▶ _Provided material_
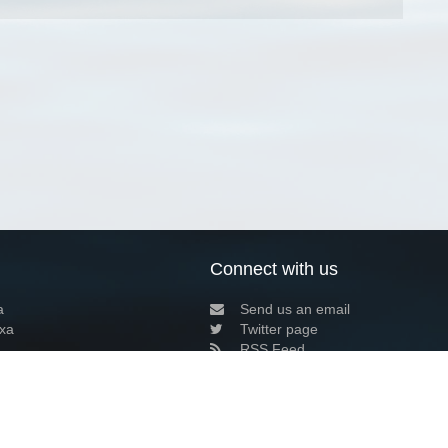
Connect with us
a
Send us an email
xa
Twitter page
RSS Feed
LinkedIn page
Bluesky page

▶ _Work instruction_
An exact reproduction of the material is needed, without its images.

▶ _Problem solution_
Connect with us
a
Send us an email
xa
Twitter page
RSS Feed
LinkedIn page
Bluesky page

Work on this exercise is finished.